Réalité SMTP : vous ne contrôlez pas la plupart des pairs
Mais vous pouvez contrôler la façon dont vous échouez :
- Pour l’inbound : vous pouvez proposer TLS mais accepter le clair si votre politique le permet. Cela permet au mail de circuler sans imposer la sécurité.
- Pour l’outbound : vous pouvez exiger TLS pour certains domaines (cartographie de politique), ou appliquer MTA-STS/DANE lorsqu’ils sont disponibles.
Piège d’optimisation : « On a désactivé TLS 1.2 parce que 1.3 est plus rapide »
TLS 1.3 est excellent. Vous avez encore besoin de TLS 1.2 pour la compatibilité avec une part de l’infrastructure SMTP qui n’a pas migré, y compris des appliances managées. Gardez TLS 1.2 activé sauf si vous avez un environnement contrôlé et des exceptions écrites.
SNI, correspondance de nom et le piège du « mauvais certificat »
SNI (Server Name Indication) permet au client d’indiquer au serveur quel hostname il souhaite lors du handshake TLS. Sans SNI, le serveur choisit un certificat par défaut. Cela va pour un serveur mono-domaine. C’est un désastre pour des gateways mail multi-tenant.
D’où vient le nom attendu
Les clients SMTP se connectent typiquement au nom MX qu’ils ont obtenu via DNS. Ils valident le certificat contre ce nom.
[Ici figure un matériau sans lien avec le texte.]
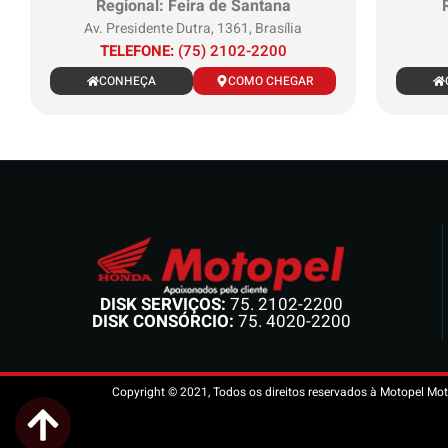
Regional: Feira de Santana
Av. Presidente Dutra, 1361, Brasília
TELEFONE:
(75) 2102-2200
CONHEÇA
COMO CHEGAR
DISK SERVIÇOS:
75. 2102-2200
DISK CONSÓRCIO:
75. 4020-2200
Copyright © 2021, Todos os direitos reservados à Motopel Mot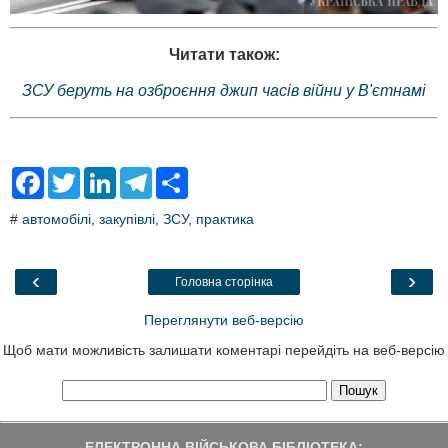
Читати також:
ЗСУ беруть на озброєння джип часів війни у В'єтнамі
F
T
L
T
S
a
w
i
e
h
c
i
n
l
a
#
автомобілі
,
закупівлі
,
ЗСУ
,
практика
e
t
k
e
r
b
t
e
g
e
o
e
d
r
o
r
I
a
‹
›
Головна сторінка
k
n
m
Переглянути веб-версію
Щоб мати можливість залишати коментарі перейдіть на веб-версію
ЕЛЕКТРОННА ВІЙСЬКОВА БІБЛІОТЕКА: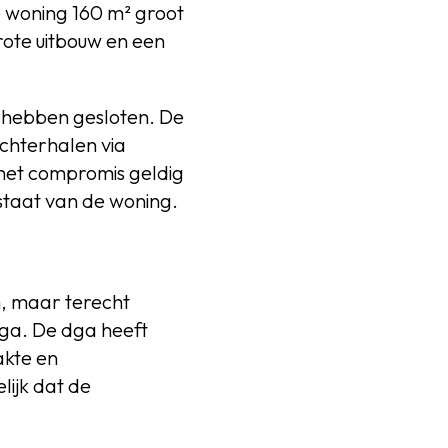
e woning 160 m² groot
rote uitbouw en een
ou hebben gesloten. De
achterhalen via
 het compromis geldig
staat van de woning.
n, maar terecht
dga. De dga heeft
akte en
lijk dat de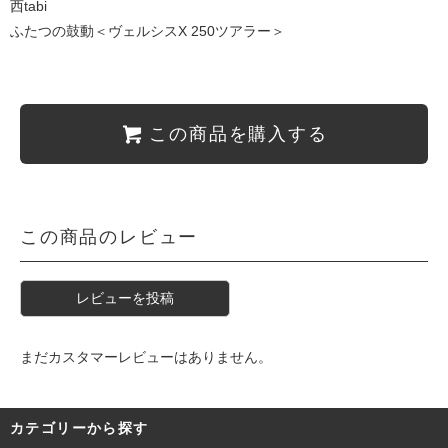
西tabi
ふたつの鼓動＜ヴェルシスX 250ツアラー＞
この商品を購入する
この商品のレビュー
レビューを投稿
まだカスタマーレビューはありません。
カテゴリーから探す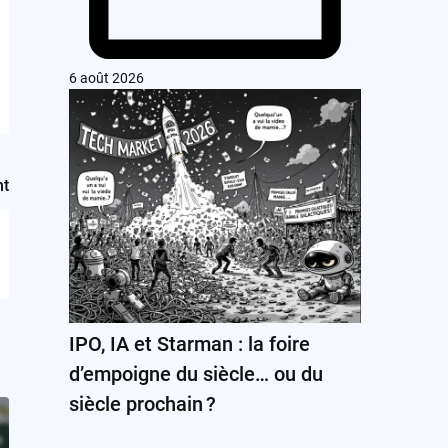
6 août 2026
nt
IPO, IA et Starman : la foire
d’empoigne du siècle… ou du
siècle prochain ?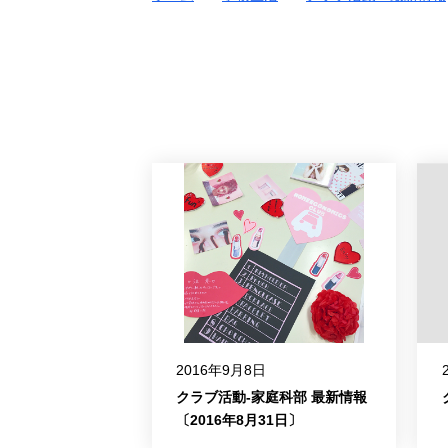
2016年9月8日
クラブ活動-家庭科部 最新情報
〔2016年8月31日〕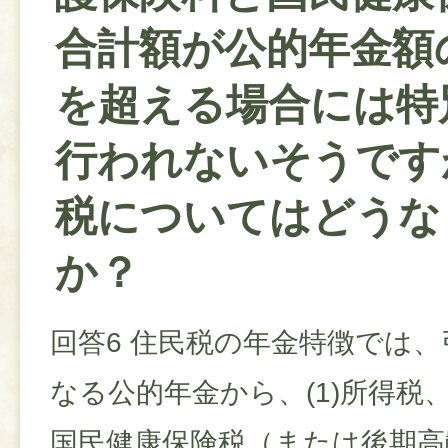
合計額が公的年金額
を超える場合には特
行われないそうです
税についてはどうな
か？
回答6 住民税の年金特徴では
なる公的年金から、(1)所得税、(
国民健康保険税（または後期高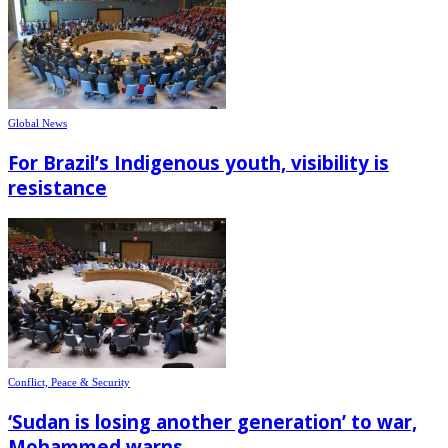
Global News
For Brazil’s Indigenous youth, visibility is
resistance
Conflict, Peace & Security
‘Sudan is losing another generation’ to war,
Mohammed warns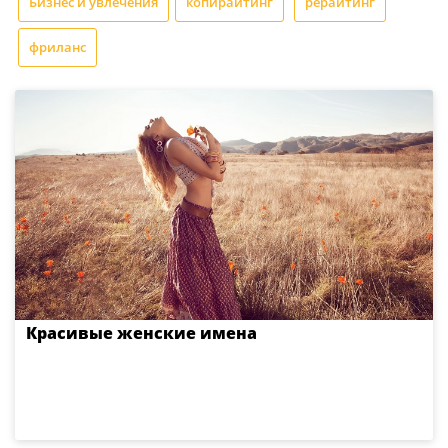
Бизнес и увлечения
копирайтинг
рерайтинг
фриланс
Красивые женские имена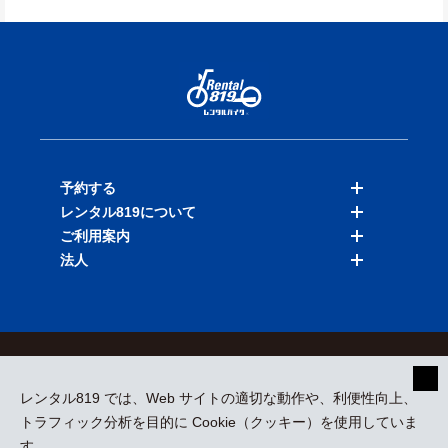
予約する
レンタル819について
バイクを探す
ご利用案内
店舗を探す
料金表
法人
予約履歴
保険と補償
ご利用ガイド
お知らせ
よくある質問
法人向けサービス
加盟ご希望の方
会員規約
プライバシーポリシー
貸渡約款
特定商取引
運営会社
レンタル819 では、Web サイトの適切な動作や、利便性向上、
採用情報
プレスリリース
トラフィック分析を目的に Cookie（クッキー）を使用していま
す。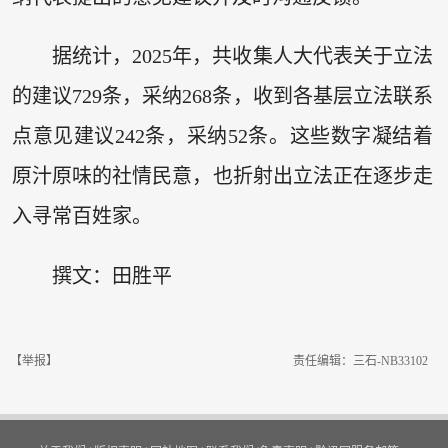
据统计，2025年，共收集人大代表关于立法
的建议729条，采纳268条，收到各基层立法联系
点意见建议242条，采纳52条。这些数字凝结着
原汁原味的社情民意，也折射出立法正在逐步走
入寻常百姓家。
撰文：田胜平
【举报】
责任编辑：三石-NB33102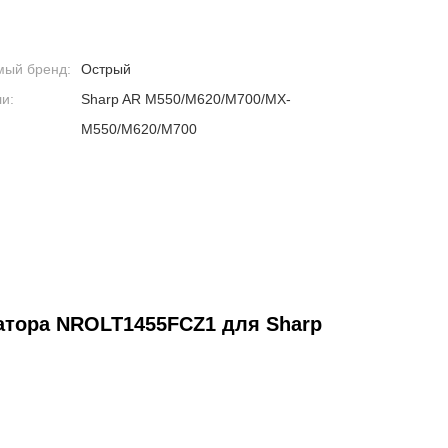
мый бренд:
Острый
и:
Sharp AR M550/M620/M700/MX-
M550/M620/M700
тора NROLT1455FCZ1 для Sharp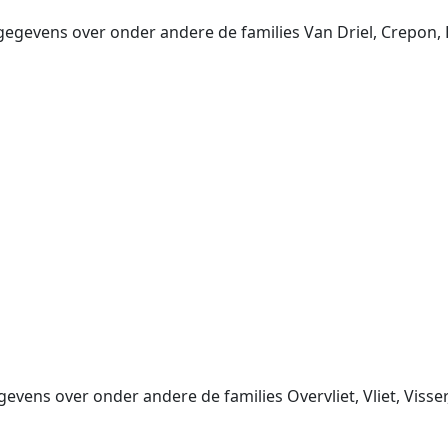
egevens over onder andere de families Van Driel, Crepon, Bo
evens over onder andere de families Overvliet, Vliet, Visse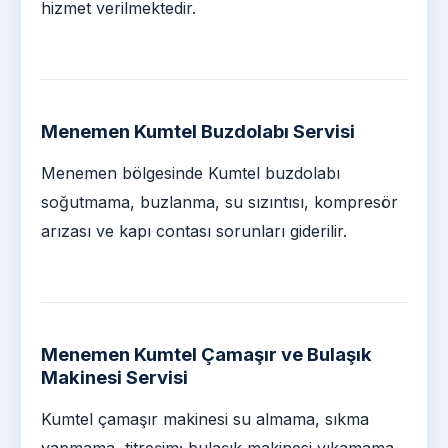
hizmet verilmektedir.
Menemen Kumtel Buzdolabı Servisi
Menemen bölgesinde Kumtel buzdolabı
soğutmama, buzlanma, su sızıntısı, kompresör
arızası ve kapı contası sorunları giderilir.
Menemen Kumtel Çamaşır ve Bulaşık
Makinesi Servisi
Kumtel çamaşır makinesi su almama, sıkma
yapmama, titreşim; bulaşık makinesi yıkamama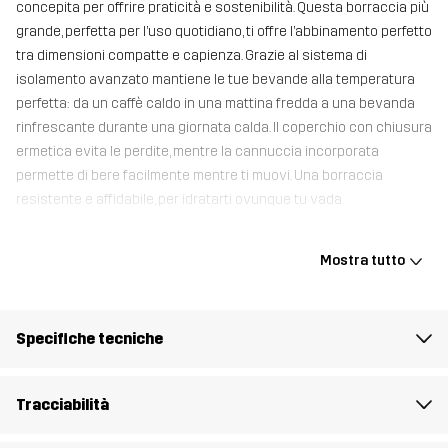
concepita per offrire praticità e sostenibilità. Questa borraccia più
grande, perfetta per l’uso quotidiano, ti offre l’abbinamento perfetto
tra dimensioni compatte e capienza. Grazie al sistema di
isolamento avanzato mantiene le tue bevande alla temperatura
perfetta: da un caffè caldo in una mattina fredda a una bevanda
rinfrescante durante una giornata calda. Il coperchio con chiusura
ermetica evita le perdite, mentre la cannuccia incorporata
permette di bere facilmente mentre ti muovi. Una borraccia
resistente e affidabile, per idratarti ovunque tu vada.
Mostra tutto
Contenitore
100% Stainless Steel
Peso
355g
Specifiche tecniche
Realizzato per
MULTIFUNZIONE
Tracciabilità
Numero di
11246_2001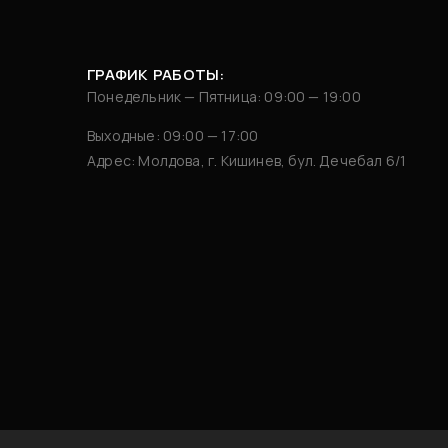
ГРАФИК РАБОТЫ:
Понедельник — Пятница: 09:00 — 19:00
Выходные: 09:00 — 17:00
Адрес: Молдова, г. Кишинев, бул. Дечебал 6/1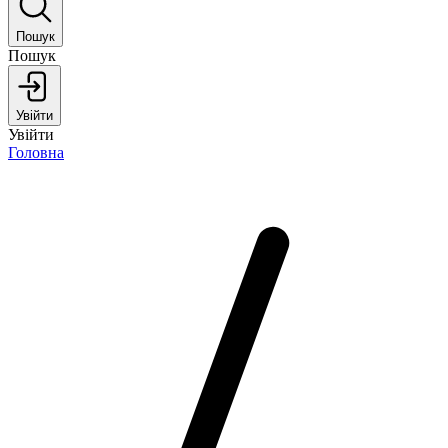
Пошук
Пошук
Увійти
Увійти
Головна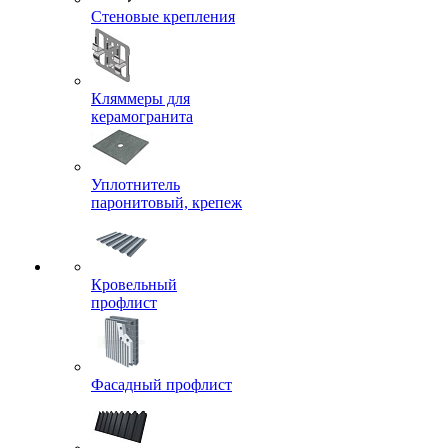
Стеновые крепления
Кляммеры для
керамогранита
Уплотнитель
паронитовый, крепеж
Кровельный
профлист
Фасадный профлист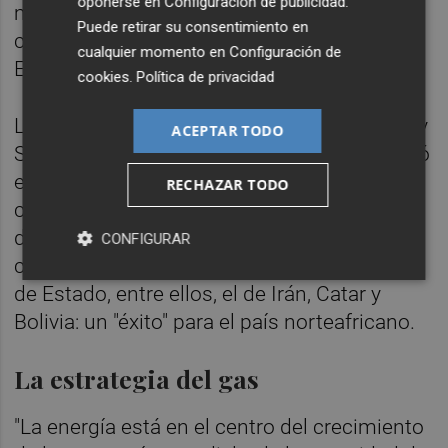
oponerse en
Configuración de publicidad
.
millones de metros cúbicos, adelantó la
Puede retirar su consentimiento en
compañía pública italiana de hidrocarburos
cualquier momento en
Configuración de
Eni.
cookies
.
Política de privacidad
La viceministra italiana de Medio Ambiente y
ACEPTAR TODO
Seguridad Energética,
Vannia Gavá
, participó
este sábado en representación de Italia
RECHAZAR TODO
como invitado de honor en el séptimo Foro
de Países Exportadores de Gas (FPEG)
CONFIGURAR
celebrado en Argel que congregó a 10 jefes
de Estado, entre ellos, el de Irán, Catar y
Bolivia: un "éxito" para el país norteafricano.
La estrategia del gas
"La energía está en el centro del crecimiento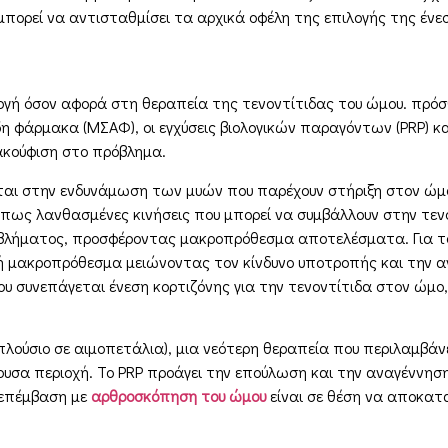
πορεί να αντισταθμίσει τα αρχικά οφέλη της επιλογής της ένεσ
ιλογή όσον αφορά στη θεραπεία της τενοντίτιδας του ώμου. πρό
 φάρμακα (ΜΣΑΦ), οι εγχύσεις βιολογικών παραγόντων (PRP) κα
νακούφιση στο πρόβλημα.
εται στην ενδυνάμωση των μυών που παρέχουν στήριξη στον ώμ
ς λανθασμένες κινήσεις που μπορεί να συμβάλλουν στην τενον
οβλήματος, προσφέροντας μακροπρόθεσμα αποτελέσματα. Για το
ή μακροπρόθεσμα μειώνοντας τον κίνδυνο υποτροπής και την αν
υ συνεπάγεται ένεση κορτιζόνης για την τενοντίτιδα στον ώμο,
 πλούσιο σε αιμοπετάλια), μια νεότερη θεραπεία που περιλαμβ
σα περιοχή. Το PRP προάγει την επούλωση και την αναγέννηση τ
 επέμβαση με
αρθροσκόπηση του ώμου
είναι σε θέση να αποκατ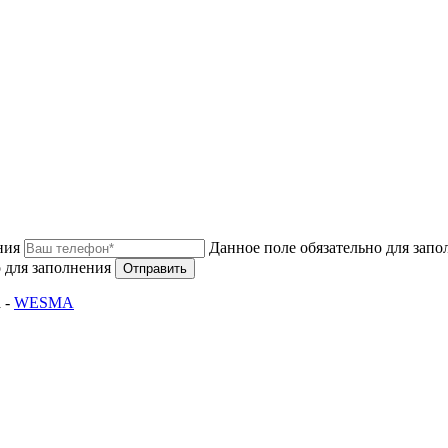
ния
Данное поле обязательно для запо
 для заполнения
Отправить
 -
WESMA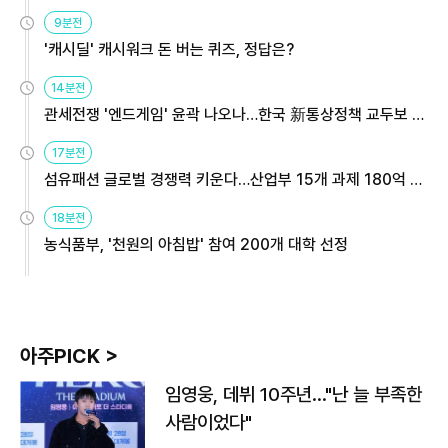
9분전
'캐시딜' 캐시워크 돈 버는 퀴즈, 정답은?
14분전
관세전쟁 '엔드게임' 윤곽 나오나…한국 新통상정책 교두보 활
용해야
17분전
섬유패션 글로벌 경쟁력 키운다…산업부 15개 과제 180억 지
원
18분전
농식품부, '천원의 아침밥' 참여 200개 대학 선정
아주PICK >
임영웅, 데뷔 10주년…"난 늘 부족한
사람이었다"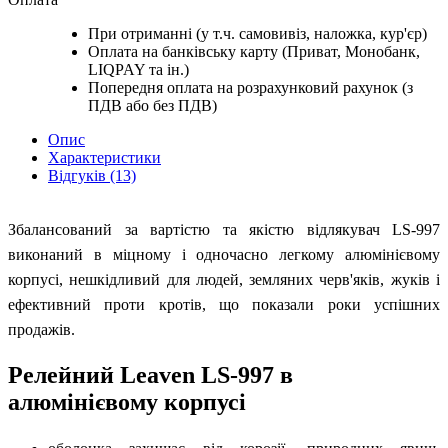
При отриманні (у т.ч. самовивіз, наложка, кур'єр)
Оплата на банківську карту (Приват, Монобанк,
LIQPAY та ін.)
Попередня оплата на розрахунковий рахунок (з
ПДВ або без ПДВ)
Опис
Характеристики
Відгуків (13)
Збалансований за вартістю та якістю відлякувач LS-997
виконаний в міцному і одночасно легкому алюмінієвому
корпусі, нешкідливий для людей, земляних черв'яків, жуків і
ефективний проти кротів, що показали роки успішних
продажів.
Релейний Leaven LS-997 в
алюмінієвому корпусі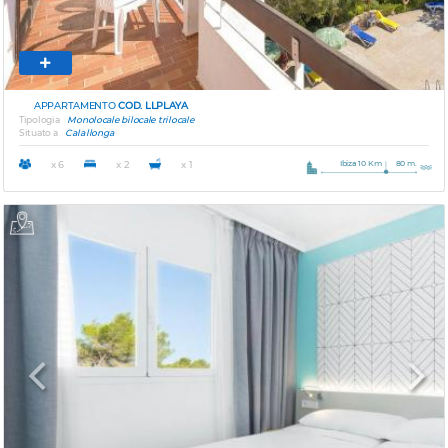
APPARTAMENTO
COD. LLPLAYA
Tipologia
Monolocale bilocale trilocale
Situato a
Cala llonga
Ibiza 10 Km
80 m.
x 6
x 2
x 1
Previous
Next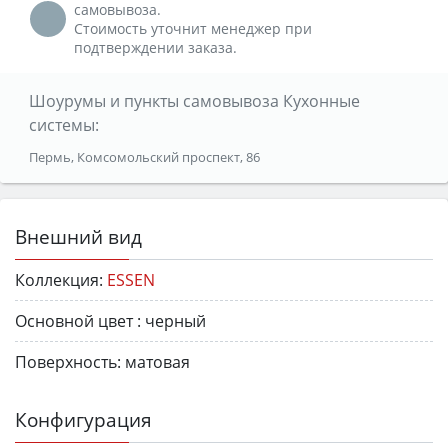
самовывоза.
Стоимость уточнит менеджер при
подтверждении заказа.
Шоурумы и пункты самовывоза Кухонные
системы:
Пермь, Комсомольский проспект, 86
Внешний вид
Коллекция:
ESSEN
Основной цвет :
черный
Поверхность:
матовая
Конфигурация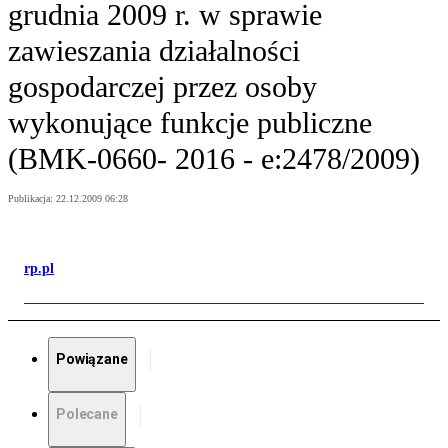
grudnia 2009 r. w sprawie
zawieszania działalności
gospodarczej przez osoby
wykonujące funkcje publiczne
(BMK-0660- 2016 - e:2478/2009)
Publikacja:
22.12.2009 06:28
rp.pl
Powiązane
Polecane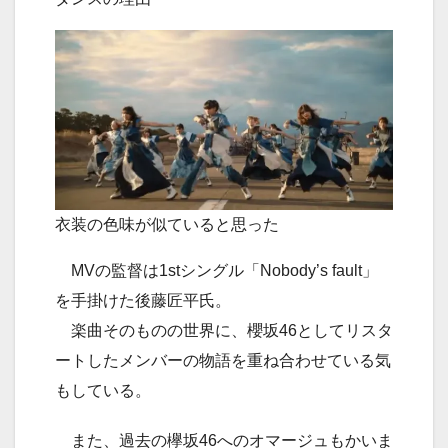
衣装の色味が似ていると思った
MVの監督は1stシングル「Nobody’s fault」
を手掛けた後藤匠平氏。
楽曲そのものの世界に、櫻坂46としてリスタ
ートしたメンバーの物語を重ね合わせている気
もしている。
また、過去の欅坂46へのオマージュもかいま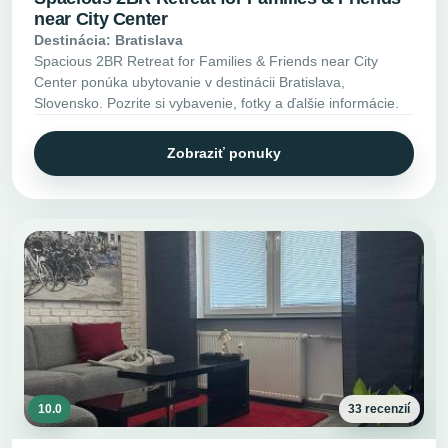
near City Center
Destinácia: Bratislava
Spacious 2BR Retreat for Families & Friends near City
Center ponúka ubytovanie v destinácii Bratislava,
Slovensko. Pozrite si vybavenie, fotky a ďalšie informácie.
Zobraziť ponuky
10.0
33 recenzií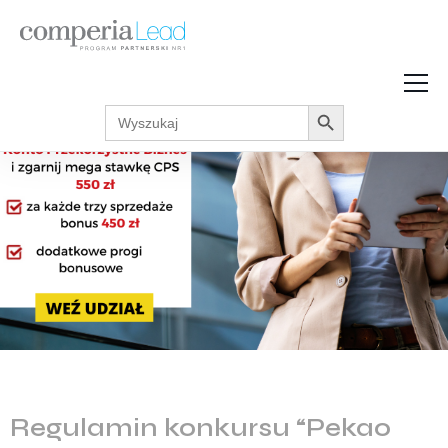
Search Button
Search
Strefa Wiedzy
for:
Zarabiaj w internecie
Podcasty
Akcje promocyjne
Regulaminy
Regulamin konkursu “Pekao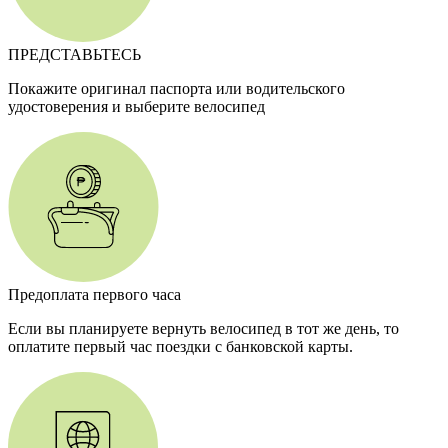
ПРЕДСТАВЬТЕСЬ
Покажите оригинал паспорта или водительского
удостоверения и выберите велосипед
Предоплата первого часа
Если вы планируете вернуть велосипед в тот же день, то
оплатите первый час поездки с банковской карты.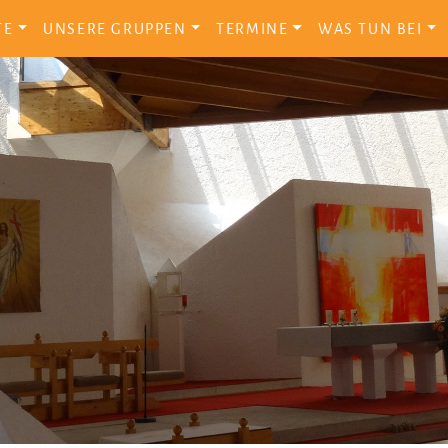
TE
UNSERE GRUPPEN
TERMINE
WAS TUN BEI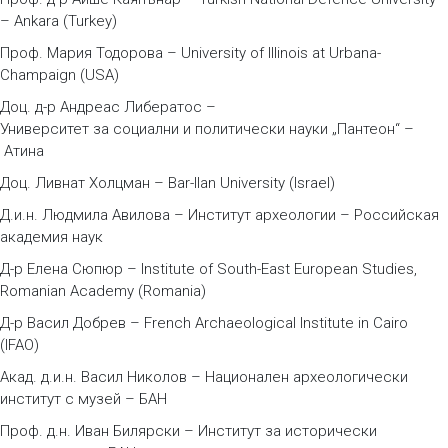
– Ankara (Turkey)
Проф. Мария Тодорова – University of Illinois at Urbana-
Champaign (USA)
Доц. д-р Андреас Либератос –
Университет за социални и политически науки „Пантеон“ –
Атина
Доц. Ливнат Холцман – Bar-Ilan University (Israel)
Д.и.н. Людмила Авилова – Институт археологии – Российская
академия наук
Д-р Елена Сюпюр – Institute of South-East European Studies,
Romanian Academy (Romania)
Д-р Васил Добрев – French Archaeological Institute in Cairo
(IFAO)
Акад. д.и.н. Васил Николов – Национален археологически
институт с музей – БАН
Проф. д.н. Иван Билярски – Институт за исторически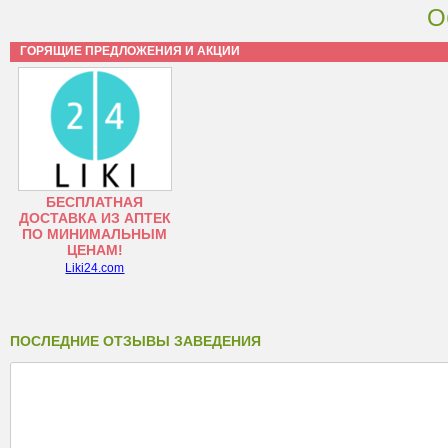
О
ГОРЯЩИЕ ПРЕДЛОЖЕНИЯ И АКЦИИ
БЕСПЛАТНАЯ
ДОСТАВКА ИЗ АПТЕК
ПО МИНИМАЛЬНЫМ
ЦЕНАМ!
Liki24.com
ПОСЛЕДНИЕ ОТЗЫВЫ ЗАВЕДЕНИЯ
Si votre enregistrement MX pointe vers mx1.example.net mais que votre certificat ne contient que mail.example.net, vous venez de créer votre propre panne. Corrigez le nom d’abord ; ne tentez pas de « contourner » la vérité DNS.
Trois plans de nommage que vous devez aligner
- DNS : MX pointe vers un hostname ; A/AAAA le mappe aux IPs.
- Bannière SMTP : ce que votre serveur dit dans le greeting 220. Pas directement utilisé pour la validation TLS, mais cela affecte le debug et les signaux de réputation.
- SANs du certificat : les noms pour lesquels le certificat est valide. C’est ce qui compte pour les vérifications TLS.
Si vous hébergez plusieurs domaines sur un MX, vous pouvez utiliser un seul certificat couvrant plusieurs hostnames via SANs, ou utiliser la sélection par SNI si votre MTA la supporte proprement. Le « bon » choix dépend de la complexité opérationnelle : les SANs en pagaille sont laids, mais une mauvaise configuration SNI est pire.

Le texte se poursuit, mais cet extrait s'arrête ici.